Extracted data ▸
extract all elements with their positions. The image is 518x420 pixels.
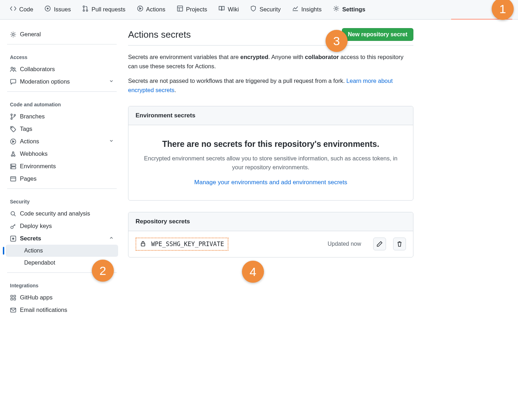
webhook-icon [10,151,16,157]
environment-secrets-heading: Environment secrets [128,106,413,125]
gear-icon [10,31,16,38]
svg-rect-29 [11,298,12,300]
sidebar-deploy-keys[interactable]: Deploy keys [6,220,118,232]
sidebar-tags[interactable]: Tags [6,123,118,135]
svg-rect-28 [14,295,16,297]
svg-rect-30 [14,298,16,300]
svg-point-9 [11,67,13,69]
sidebar-secrets[interactable]: Secrets [6,232,118,245]
divider [7,188,117,189]
new-repository-secret-button[interactable]: New repository secret [342,28,413,41]
tab-pull-requests[interactable]: Pull requests [78,2,130,17]
svg-point-18 [12,151,14,153]
description-2: Secrets are not passed to workflows that… [128,76,413,95]
sidebar-group-security: Security [6,192,118,207]
tag-icon [10,126,16,132]
sidebar-branches[interactable]: Branches [6,110,118,123]
svg-rect-32 [141,243,145,246]
divider [7,91,117,92]
people-icon [10,66,16,73]
tab-actions[interactable]: Actions [133,2,170,17]
tab-insights[interactable]: Insights [288,2,326,17]
annotation-4: 4 [242,261,264,283]
svg-point-11 [11,114,12,115]
svg-point-12 [11,118,12,119]
issue-icon [44,5,51,13]
environment-secrets-panel: Environment secrets There are no secrets… [128,106,413,201]
description-1: Secrets are environment variables that a… [128,53,413,71]
sidebar-secrets-actions[interactable]: Actions [6,245,118,257]
shield-icon [250,5,257,13]
svg-point-8 [12,33,14,36]
scan-icon [10,211,16,217]
gear-icon [333,5,339,13]
sidebar-code-security[interactable]: Code security and analysis [6,207,118,220]
annotation-3: 3 [326,30,348,52]
lock-icon [140,240,146,248]
sidebar-collaborators[interactable]: Collaborators [6,63,118,75]
svg-rect-23 [11,176,16,181]
annotation-2: 2 [92,260,114,282]
main-content: Actions secrets New repository secret Se… [121,20,423,325]
svg-point-4 [86,10,88,11]
repository-secrets-panel: Repository secrets WPE_SSHG_KEY_PRIVATE … [128,212,413,257]
sidebar-github-apps[interactable]: GitHub apps [6,291,118,304]
manage-environments-link[interactable]: Manage your environments and add environ… [194,179,347,186]
page-title: Actions secrets [128,29,191,40]
svg-point-10 [14,68,15,69]
sidebar-actions[interactable]: Actions [6,135,118,148]
asterisk-icon [10,235,16,242]
mail-icon [10,307,16,313]
env-empty-subtitle: Encrypted environment secrets allow you … [138,154,403,172]
svg-rect-27 [11,295,12,297]
project-icon [177,5,183,13]
server-icon [10,163,16,170]
graph-icon [292,5,298,13]
tab-settings[interactable]: Settings [329,2,370,17]
divider [7,44,117,44]
svg-point-14 [11,127,12,128]
secret-updated: Updated now [328,241,361,247]
pr-icon [82,5,89,13]
sidebar-email-notifications[interactable]: Email notifications [6,304,118,316]
repo-tabs: Code Issues Pull requests Actions Projec… [0,0,518,20]
svg-rect-6 [177,6,183,11]
sidebar-moderation[interactable]: Moderation options [6,75,118,88]
env-empty-title: There are no secrets for this repository… [138,139,403,149]
page-header: Actions secrets New repository secret [128,28,413,46]
svg-point-24 [11,211,15,215]
secret-name-highlight: WPE_SSHG_KEY_PRIVATE [136,238,228,251]
svg-point-1 [47,8,48,9]
delete-secret-button[interactable] [393,238,406,250]
edit-secret-button[interactable] [373,238,386,250]
repository-secrets-heading: Repository secrets [128,212,413,231]
chevron-down-icon [109,78,114,85]
browser-icon [10,176,16,182]
svg-point-22 [11,168,12,168]
tab-wiki[interactable]: Wiki [214,2,243,17]
secret-row: WPE_SSHG_KEY_PRIVATE Updated now [128,231,413,257]
svg-point-2 [83,6,85,7]
sidebar-pages[interactable]: Pages [6,172,118,185]
svg-point-17 [14,155,15,156]
svg-point-13 [14,114,15,116]
key-icon [10,223,16,229]
sidebar-group-code: Code and automation [6,95,118,110]
sidebar-webhooks[interactable]: Webhooks [6,148,118,160]
sidebar-general[interactable]: General [6,28,118,41]
apps-icon [10,294,16,301]
book-icon [218,5,225,13]
play-icon [137,5,143,13]
tab-security[interactable]: Security [246,2,285,17]
sidebar-environments[interactable]: Environments [6,160,118,172]
tab-issues[interactable]: Issues [40,2,75,17]
chevron-down-icon [109,138,114,145]
svg-point-21 [11,165,12,165]
chevron-up-icon [109,235,114,242]
branch-icon [10,113,16,120]
comment-icon [10,79,16,85]
tab-code[interactable]: Code [6,2,37,17]
play-icon [10,138,16,145]
svg-point-7 [335,7,337,10]
tab-projects[interactable]: Projects [173,2,212,17]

What you will do ▸ With the pictures removed, print the entries above exactly.

Exercise solution ▸
extract all elements with their positions. The image is 518x420 pixels.
webhook-icon [10,151,16,157]
environment-secrets-heading: Environment secrets [128,106,413,125]
gear-icon [10,31,16,38]
svg-rect-29 [11,298,12,300]
sidebar-deploy-keys[interactable]: Deploy keys [6,220,118,232]
sidebar-tags[interactable]: Tags [6,123,118,135]
svg-rect-28 [14,295,16,297]
svg-rect-30 [14,298,16,300]
svg-point-9 [11,67,13,69]
sidebar-secrets[interactable]: Secrets [6,232,118,245]
divider [7,188,117,189]
new-repository-secret-button[interactable]: New repository secret [342,28,413,41]
tab-pull-requests[interactable]: Pull requests [78,2,130,17]
svg-point-18 [12,151,14,153]
description-2: Secrets are not passed to workflows that… [128,76,413,95]
sidebar-group-security: Security [6,192,118,207]
tag-icon [10,126,16,132]
sidebar-branches[interactable]: Branches [6,110,118,123]
svg-rect-32 [141,243,145,246]
divider [7,91,117,92]
people-icon [10,66,16,73]
tab-actions[interactable]: Actions [133,2,170,17]
tab-insights[interactable]: Insights [288,2,326,17]
annotation-4: 4 [242,261,264,283]
svg-point-11 [11,114,12,115]
svg-point-12 [11,118,12,119]
issue-icon [44,5,51,13]
environment-secrets-panel: Environment secrets There are no secrets… [128,106,413,201]
description-1: Secrets are environment variables that a… [128,53,413,71]
sidebar-secrets-actions[interactable]: Actions [6,245,118,257]
shield-icon [250,5,257,13]
svg-point-8 [12,33,14,36]
scan-icon [10,211,16,217]
gear-icon [333,5,339,13]
sidebar-code-security[interactable]: Code security and analysis [6,207,118,220]
annotation-3: 3 [326,30,348,52]
lock-icon [140,240,146,248]
sidebar-collaborators[interactable]: Collaborators [6,63,118,75]
svg-rect-23 [11,176,16,181]
annotation-2: 2 [92,260,114,282]
main-content: Actions secrets New repository secret Se… [121,20,423,325]
svg-point-4 [86,10,88,11]
repository-secrets-panel: Repository secrets WPE_SSHG_KEY_PRIVATE … [128,212,413,257]
sidebar-github-apps[interactable]: GitHub apps [6,291,118,304]
manage-environments-link[interactable]: Manage your environments and add environ… [194,179,347,186]
page-title: Actions secrets [128,29,191,40]
svg-point-10 [14,68,15,69]
sidebar-actions[interactable]: Actions [6,135,118,148]
asterisk-icon [10,235,16,242]
mail-icon [10,307,16,313]
env-empty-subtitle: Encrypted environment secrets allow you … [138,154,403,172]
svg-rect-27 [11,295,12,297]
project-icon [177,5,183,13]
server-icon [10,163,16,170]
graph-icon [292,5,298,13]
tab-settings[interactable]: Settings [329,2,370,17]
divider [7,44,117,44]
svg-point-14 [11,127,12,128]
secret-updated: Updated now [328,241,361,247]
pr-icon [82,5,89,13]
sidebar-email-notifications[interactable]: Email notifications [6,304,118,316]
repo-tabs: Code Issues Pull requests Actions Projec… [0,0,518,20]
svg-rect-6 [177,6,183,11]
sidebar-moderation[interactable]: Moderation options [6,75,118,88]
env-empty-title: There are no secrets for this repository… [138,139,403,149]
page-header: Actions secrets New repository secret [128,28,413,46]
svg-point-24 [11,211,15,215]
secret-name-highlight: WPE_SSHG_KEY_PRIVATE [136,238,228,251]
svg-point-1 [47,8,48,9]
delete-secret-button[interactable] [393,238,406,250]
edit-secret-button[interactable] [373,238,386,250]
repository-secrets-heading: Repository secrets [128,212,413,231]
chevron-down-icon [109,78,114,85]
browser-icon [10,176,16,182]
svg-point-22 [11,168,12,168]
tab-wiki[interactable]: Wiki [214,2,243,17]
secret-row: WPE_SSHG_KEY_PRIVATE Updated now [128,231,413,257]
svg-point-2 [83,6,85,7]
sidebar-pages[interactable]: Pages [6,172,118,185]
svg-point-17 [14,155,15,156]
svg-point-13 [14,114,15,116]
key-icon [10,223,16,229]
sidebar-group-code: Code and automation [6,95,118,110]
sidebar-webhooks[interactable]: Webhooks [6,148,118,160]
sidebar-general[interactable]: General [6,28,118,41]
apps-icon [10,294,16,301]
book-icon [218,5,225,13]
play-icon [137,5,143,13]
tab-security[interactable]: Security [246,2,285,17]
sidebar-environments[interactable]: Environments [6,160,118,172]
tab-issues[interactable]: Issues [40,2,75,17]
chevron-down-icon [109,138,114,145]
svg-point-21 [11,165,12,165]
chevron-up-icon [109,235,114,242]
branch-icon [10,113,16,120]
comment-icon [10,79,16,85]
tab-code[interactable]: Code [6,2,37,17]
play-icon [10,138,16,145]
svg-point-7 [335,7,337,10]
tab-projects[interactable]: Projects [173,2,212,17]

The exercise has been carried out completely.